There is a glut of older cast albums coming out on CD. Many are reissues of deleted items from RCA and Sony. But there are also a slew of obscure titles being released for the first time ever in a digital format.
DRG is reissuing the 1962 Irving Berlin flop Mr. President with Robert Ryan and Nanette Fabray, Harold Rome’s 1952 hit about life at an adult summer camp Wish You Were Here, Bob Merrill’s Take Me Along, the 1959 adaptation of Eugene O’Neill’s Ah, Wilderness! with a Tony-winning star turn by Jackie Gleason and starring Walter Pidgeon, Eileen Herlie and Robert Morse, and the 1960 failure Wildcat starring Lucille Ball, with a score from Cy Coleman and Carolyn Leigh. They’ve also released for the first time the obscure flop Maggie Flynn, a short-lived Broadway vehicle for Shirley Jones and Jack Cassidy. Even more obscure is To Broadway, With Love, a celebration of musical theatre presented at the World’s Fair in 1964 featuring classic Broadway material, but also six new songs by Bock & Harnick.
Sony and RCA continue their association with ArkivMusic with the impending releases and reissues of the following: The Lincoln Center revival of Carousel starring John Raitt and Eileen Christy supported by a radiant Susan Watson as Carrie, Reid Shelton (the original Oliver Warbucks in Annie) as Enoch and Jerry Orbach as Jigger. There is also the studio cast album of Oklahoma! with Nelson Eddy, Portia Nelson and Kaye Ballard. The 1953 Hazel Flagg, an adaptation of the classic film Nothing Sacred is having its North American release on CD, featuring a remastering not available on the the London disc. The show starred Helen Gallagher and famed character actor Thomas Mitchell, who is the only winner of the Best Actor in a Musical Tony for a non-singing performance. Making their digital debuts are the studio cast of DisinHAIRited featuring the cast and creators of Hair, the 1969 flop Jimmy starring Frank Gorshin about New York Mayor Jimmy Walker and the 1961 musical adaptation of George Abbott’s farce Three Men on a Horse called Let it Ride starring George Gobel and Sam Levene (that folded after 68 performances). They are also releasing Leonard Sillman’s revue New Faces of 1952 that helped jumpstart the careers of Eartha Kitt, Alice Ghostley, Carol Lawrence and Paul Lynde as well as the follow-up New Faces of 1956 that presented Jane Connell, Bill McCutcheon, Inga Swenson, John Reardon and Maggie Smith in her Broadway debut. The rather obscure off-Broadway musical The Last Sweet Days of Isaac with Austin Pendleton is also coming out on CD, as is the 1976 NY Shakespeare Festival-Lincoln Center revival of The Threepenny Opera starring Raul Julia as Mack the Knife, with Ellen Greene as Jenny, Blair Brown as Lucy and Elizabeth Wilson as Mrs. Peachum.

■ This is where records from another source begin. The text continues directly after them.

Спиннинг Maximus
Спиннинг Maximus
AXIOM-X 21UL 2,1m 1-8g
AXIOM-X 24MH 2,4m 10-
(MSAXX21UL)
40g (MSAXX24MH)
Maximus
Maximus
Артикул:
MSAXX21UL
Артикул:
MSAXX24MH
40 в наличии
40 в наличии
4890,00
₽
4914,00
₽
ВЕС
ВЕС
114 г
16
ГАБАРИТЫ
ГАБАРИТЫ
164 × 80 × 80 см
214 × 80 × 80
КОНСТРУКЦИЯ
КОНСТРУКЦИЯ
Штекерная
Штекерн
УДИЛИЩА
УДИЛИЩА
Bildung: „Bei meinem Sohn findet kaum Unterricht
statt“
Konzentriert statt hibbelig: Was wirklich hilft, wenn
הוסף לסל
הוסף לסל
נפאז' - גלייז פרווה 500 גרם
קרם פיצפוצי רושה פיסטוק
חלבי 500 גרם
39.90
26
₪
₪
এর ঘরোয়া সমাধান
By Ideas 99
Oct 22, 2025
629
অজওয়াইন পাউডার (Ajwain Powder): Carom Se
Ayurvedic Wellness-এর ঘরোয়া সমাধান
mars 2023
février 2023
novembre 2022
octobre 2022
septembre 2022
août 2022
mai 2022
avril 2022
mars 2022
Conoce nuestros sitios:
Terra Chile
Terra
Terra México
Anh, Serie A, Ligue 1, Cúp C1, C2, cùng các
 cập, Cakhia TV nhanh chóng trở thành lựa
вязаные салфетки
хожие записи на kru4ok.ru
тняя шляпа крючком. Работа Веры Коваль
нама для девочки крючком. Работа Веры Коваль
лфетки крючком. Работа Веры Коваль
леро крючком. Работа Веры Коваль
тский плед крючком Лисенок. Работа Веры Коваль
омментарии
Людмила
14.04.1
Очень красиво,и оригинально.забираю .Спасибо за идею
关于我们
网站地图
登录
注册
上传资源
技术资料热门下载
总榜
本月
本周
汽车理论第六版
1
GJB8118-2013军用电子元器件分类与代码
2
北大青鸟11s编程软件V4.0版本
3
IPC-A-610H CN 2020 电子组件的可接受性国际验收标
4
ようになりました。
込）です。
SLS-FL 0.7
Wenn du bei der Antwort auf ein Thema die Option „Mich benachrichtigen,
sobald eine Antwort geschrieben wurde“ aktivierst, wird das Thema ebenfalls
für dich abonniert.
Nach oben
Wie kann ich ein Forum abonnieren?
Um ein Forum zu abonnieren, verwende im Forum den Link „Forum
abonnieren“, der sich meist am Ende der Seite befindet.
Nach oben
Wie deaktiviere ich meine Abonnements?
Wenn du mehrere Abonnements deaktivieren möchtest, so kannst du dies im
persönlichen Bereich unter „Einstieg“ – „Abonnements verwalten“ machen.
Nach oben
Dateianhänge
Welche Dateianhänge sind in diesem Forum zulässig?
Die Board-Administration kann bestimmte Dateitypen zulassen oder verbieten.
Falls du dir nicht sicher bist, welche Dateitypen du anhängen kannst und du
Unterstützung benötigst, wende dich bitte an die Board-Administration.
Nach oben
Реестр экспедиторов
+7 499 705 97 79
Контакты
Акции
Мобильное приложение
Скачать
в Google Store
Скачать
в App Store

Finally, from Kritzerland we have two of the more interesting items. They have arranged for online-only limited edition CD premieres of two lost ’60s shows, the floperetta Anya (by Wright and Forrest, by way of Rachmaninoff) starring Constance Towers, Michael Kermoyan, Irra Petina and Lillian Gish. The musical was an adaptation of play Anastasia by Guy Bolton and Maurcelle Maurette, best known in its Oscar-winning film adaptation starring Ingrid Bergman, Yul Brynner and Helen Hayes. The show was met with extremely tepid response by critics in 1965, branded as outdated and dull, and shuttered after a mere 16 performances. However, the cast album was recorded and as is the case with many failed shows, developed a following based on the record. It is now remastered and CD (and as I’ve already listened to mine, it sounds wonderful). The other title is the bouzouki flavored Illya Darling, the 1967 musical adaptation of the hit international film Never on Sunday (and featuring much of the film’s creative team). The show went through out-of-town troubles, opened at the Mark Hellinger to scathing reviews, but stayed open for 320 performances on the star power of Melina Mercouri recreating her Oscar-nominated performance for Broadway. The CD is adding two numbers not included on the original (including the opening number) and putting the score back into it’s official show order. However it’s been arranged with the original record labels and the estates involved, Kritzerland is only pressing 1,000 copies of each, so you best gets yours today.